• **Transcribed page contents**
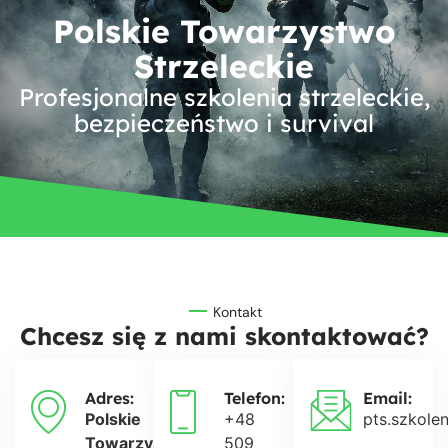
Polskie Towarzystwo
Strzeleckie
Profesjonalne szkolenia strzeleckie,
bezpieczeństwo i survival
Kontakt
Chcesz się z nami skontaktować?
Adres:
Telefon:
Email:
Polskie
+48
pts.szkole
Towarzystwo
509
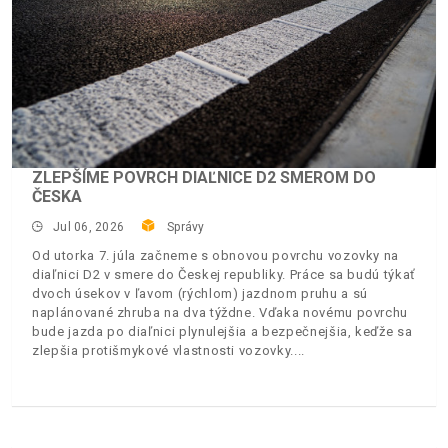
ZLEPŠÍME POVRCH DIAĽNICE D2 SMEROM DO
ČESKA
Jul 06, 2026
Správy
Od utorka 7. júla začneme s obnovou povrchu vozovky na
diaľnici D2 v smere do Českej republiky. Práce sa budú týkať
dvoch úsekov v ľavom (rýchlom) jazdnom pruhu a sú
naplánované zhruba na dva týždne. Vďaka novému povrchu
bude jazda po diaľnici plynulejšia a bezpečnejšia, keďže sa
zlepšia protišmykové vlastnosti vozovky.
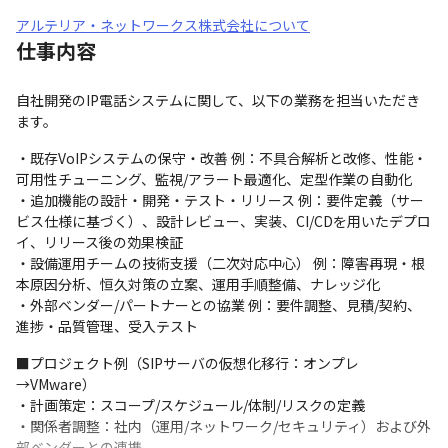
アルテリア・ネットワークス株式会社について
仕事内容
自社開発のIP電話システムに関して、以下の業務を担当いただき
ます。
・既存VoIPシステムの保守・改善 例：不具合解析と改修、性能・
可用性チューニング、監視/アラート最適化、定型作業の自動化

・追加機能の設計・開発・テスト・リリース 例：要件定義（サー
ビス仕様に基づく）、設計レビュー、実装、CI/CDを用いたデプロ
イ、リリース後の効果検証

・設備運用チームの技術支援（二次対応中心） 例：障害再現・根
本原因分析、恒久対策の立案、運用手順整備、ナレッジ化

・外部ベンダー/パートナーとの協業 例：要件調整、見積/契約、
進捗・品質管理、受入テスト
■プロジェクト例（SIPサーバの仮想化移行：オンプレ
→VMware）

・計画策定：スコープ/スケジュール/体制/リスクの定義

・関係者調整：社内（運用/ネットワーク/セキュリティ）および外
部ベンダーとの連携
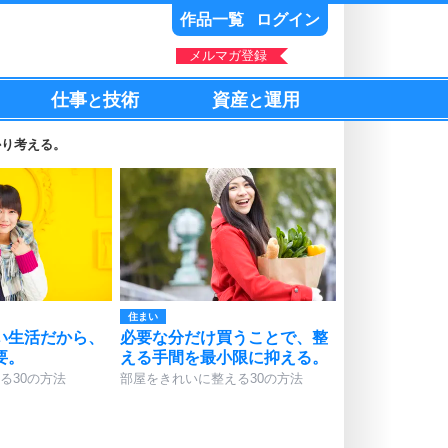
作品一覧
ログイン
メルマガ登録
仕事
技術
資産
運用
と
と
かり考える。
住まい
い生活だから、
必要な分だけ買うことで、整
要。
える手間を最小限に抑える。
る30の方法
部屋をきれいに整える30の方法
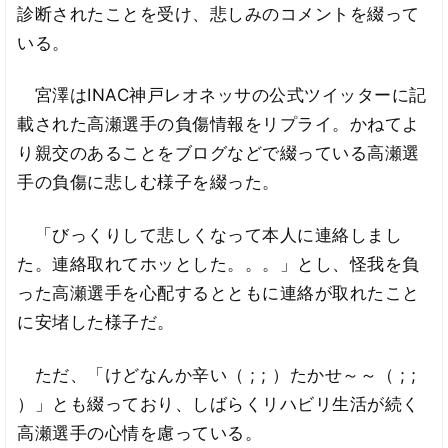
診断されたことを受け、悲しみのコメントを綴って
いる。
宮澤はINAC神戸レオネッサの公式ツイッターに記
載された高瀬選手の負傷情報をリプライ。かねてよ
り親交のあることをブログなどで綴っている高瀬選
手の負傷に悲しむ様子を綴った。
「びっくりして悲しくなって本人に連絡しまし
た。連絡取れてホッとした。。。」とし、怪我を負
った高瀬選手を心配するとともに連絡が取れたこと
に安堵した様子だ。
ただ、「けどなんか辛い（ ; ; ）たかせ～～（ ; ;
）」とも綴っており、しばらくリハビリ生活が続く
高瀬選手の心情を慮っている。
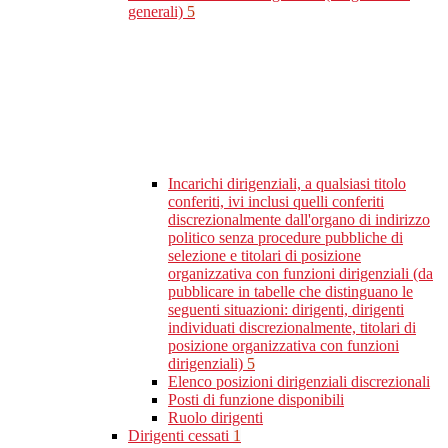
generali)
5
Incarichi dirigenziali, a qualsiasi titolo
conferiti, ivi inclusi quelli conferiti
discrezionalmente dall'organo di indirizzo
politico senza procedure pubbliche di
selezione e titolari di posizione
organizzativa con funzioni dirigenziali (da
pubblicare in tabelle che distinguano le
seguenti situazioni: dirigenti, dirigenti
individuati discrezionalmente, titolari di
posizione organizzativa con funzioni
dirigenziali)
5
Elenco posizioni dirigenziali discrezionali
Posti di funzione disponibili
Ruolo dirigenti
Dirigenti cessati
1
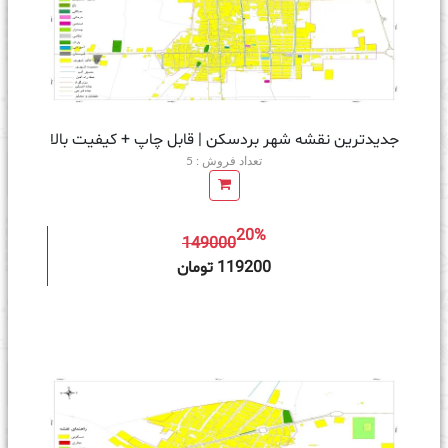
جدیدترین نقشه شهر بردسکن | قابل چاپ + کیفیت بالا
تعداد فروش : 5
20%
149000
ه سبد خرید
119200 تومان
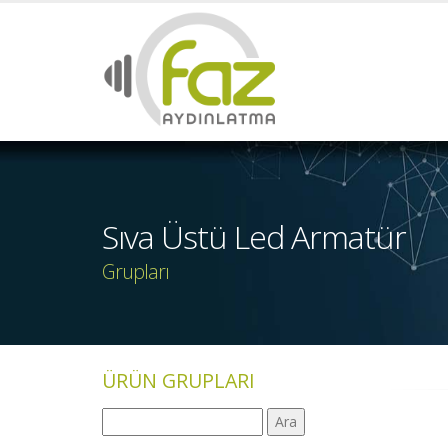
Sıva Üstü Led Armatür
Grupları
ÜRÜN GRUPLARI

==

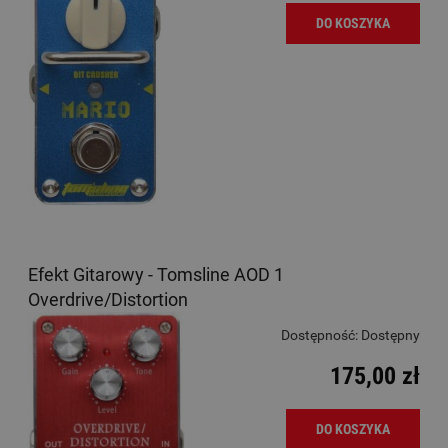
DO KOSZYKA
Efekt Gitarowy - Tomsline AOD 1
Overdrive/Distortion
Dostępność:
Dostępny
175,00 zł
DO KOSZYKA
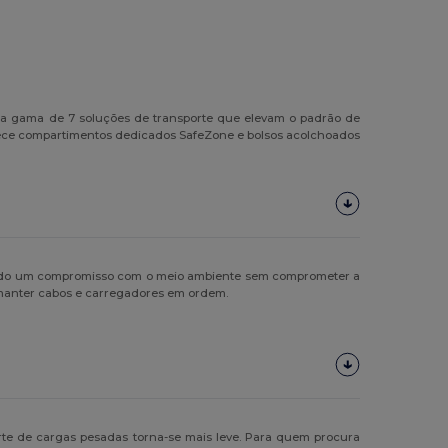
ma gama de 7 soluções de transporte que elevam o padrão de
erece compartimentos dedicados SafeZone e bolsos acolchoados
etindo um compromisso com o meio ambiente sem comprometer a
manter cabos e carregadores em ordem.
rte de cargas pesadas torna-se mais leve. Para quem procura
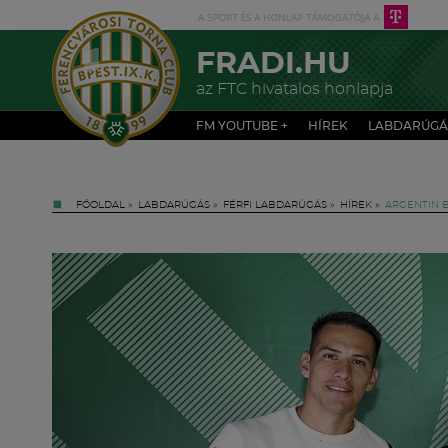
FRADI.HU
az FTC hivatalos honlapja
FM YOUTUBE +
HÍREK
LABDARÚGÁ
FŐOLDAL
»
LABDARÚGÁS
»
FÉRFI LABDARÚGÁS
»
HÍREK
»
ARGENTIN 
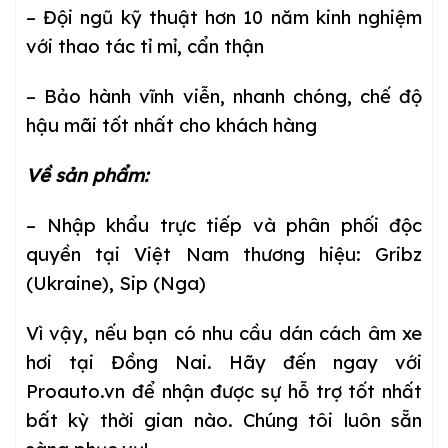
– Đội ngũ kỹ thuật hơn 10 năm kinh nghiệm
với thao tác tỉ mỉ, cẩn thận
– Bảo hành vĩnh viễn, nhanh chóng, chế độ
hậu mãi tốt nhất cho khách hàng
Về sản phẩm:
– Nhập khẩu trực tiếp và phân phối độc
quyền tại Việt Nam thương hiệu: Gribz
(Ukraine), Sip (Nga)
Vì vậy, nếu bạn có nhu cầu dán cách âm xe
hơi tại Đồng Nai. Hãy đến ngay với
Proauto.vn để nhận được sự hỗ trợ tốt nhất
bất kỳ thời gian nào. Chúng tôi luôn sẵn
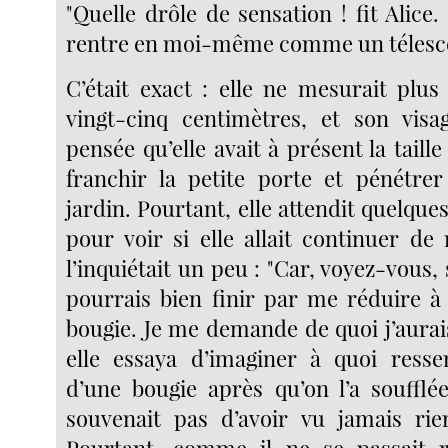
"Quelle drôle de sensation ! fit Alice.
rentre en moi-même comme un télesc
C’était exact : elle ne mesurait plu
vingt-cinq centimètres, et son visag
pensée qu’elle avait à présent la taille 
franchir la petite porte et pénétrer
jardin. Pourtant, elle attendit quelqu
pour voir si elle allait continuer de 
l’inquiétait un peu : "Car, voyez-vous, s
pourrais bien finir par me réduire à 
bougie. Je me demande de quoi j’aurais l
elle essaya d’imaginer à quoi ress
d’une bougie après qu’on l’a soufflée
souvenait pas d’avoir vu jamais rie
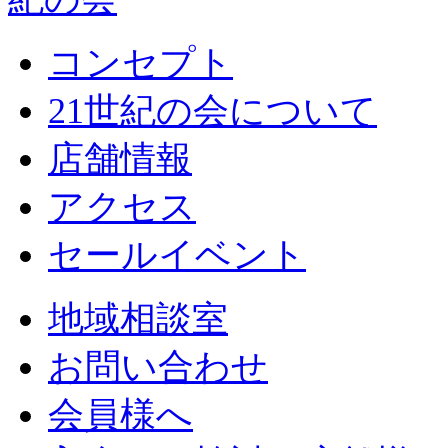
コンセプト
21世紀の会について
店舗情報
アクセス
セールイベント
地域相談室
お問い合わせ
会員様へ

---

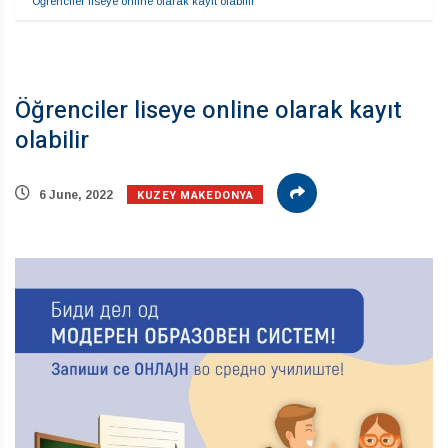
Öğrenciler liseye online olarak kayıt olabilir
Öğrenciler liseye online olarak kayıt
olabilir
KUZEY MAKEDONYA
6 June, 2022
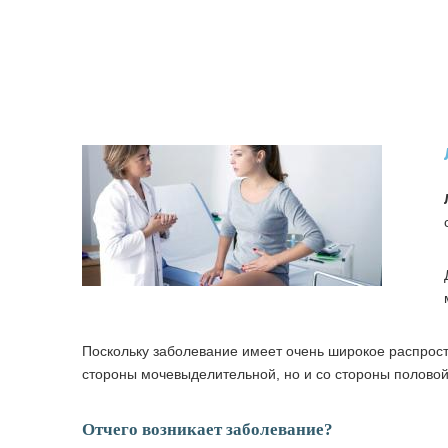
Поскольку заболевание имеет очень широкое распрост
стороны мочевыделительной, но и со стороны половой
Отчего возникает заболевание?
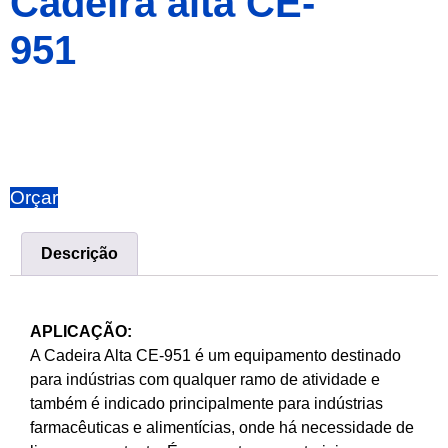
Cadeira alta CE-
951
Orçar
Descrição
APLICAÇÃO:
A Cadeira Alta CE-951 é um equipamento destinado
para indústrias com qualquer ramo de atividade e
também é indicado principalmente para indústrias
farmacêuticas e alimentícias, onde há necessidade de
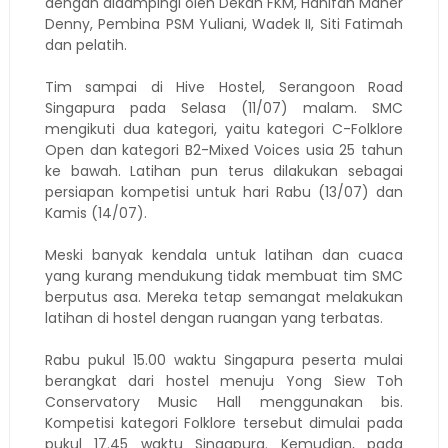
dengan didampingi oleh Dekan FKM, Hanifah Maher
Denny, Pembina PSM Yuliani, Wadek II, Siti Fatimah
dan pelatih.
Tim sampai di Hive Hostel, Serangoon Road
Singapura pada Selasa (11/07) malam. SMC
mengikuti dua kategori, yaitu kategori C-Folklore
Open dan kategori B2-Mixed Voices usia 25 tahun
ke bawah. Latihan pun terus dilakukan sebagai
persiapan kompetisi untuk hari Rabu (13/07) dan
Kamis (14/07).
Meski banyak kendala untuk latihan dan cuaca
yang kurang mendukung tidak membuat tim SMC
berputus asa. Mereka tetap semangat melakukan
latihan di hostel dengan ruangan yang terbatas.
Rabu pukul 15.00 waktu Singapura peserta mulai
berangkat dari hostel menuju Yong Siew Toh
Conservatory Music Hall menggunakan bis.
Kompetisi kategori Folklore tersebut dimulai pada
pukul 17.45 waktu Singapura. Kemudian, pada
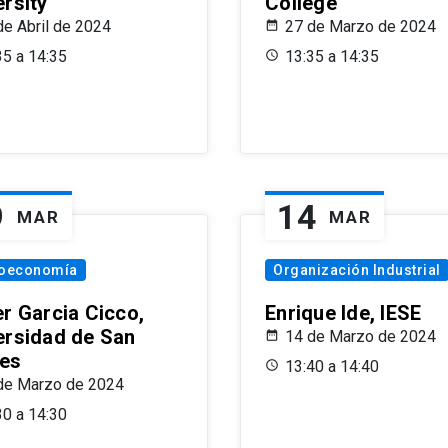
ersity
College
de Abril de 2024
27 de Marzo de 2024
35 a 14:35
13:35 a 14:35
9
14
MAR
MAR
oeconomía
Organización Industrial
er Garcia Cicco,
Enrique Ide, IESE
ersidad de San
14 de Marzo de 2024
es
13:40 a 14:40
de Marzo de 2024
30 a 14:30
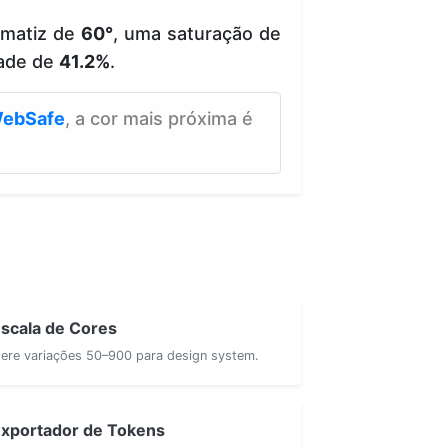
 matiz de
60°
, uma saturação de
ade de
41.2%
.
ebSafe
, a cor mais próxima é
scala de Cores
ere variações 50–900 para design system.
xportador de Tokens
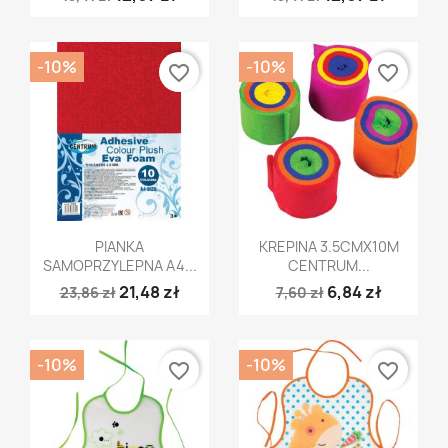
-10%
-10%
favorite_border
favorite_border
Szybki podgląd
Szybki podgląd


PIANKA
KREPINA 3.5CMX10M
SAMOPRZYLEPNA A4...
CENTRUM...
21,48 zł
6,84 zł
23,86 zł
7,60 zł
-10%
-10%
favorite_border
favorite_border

• **The problem**
Wherever a line of the entries holds the string "funzioni", copy that line.

• **Written solution**
organizzativa con funzioni dirigenziali (da
posizione organizzativa con funzioni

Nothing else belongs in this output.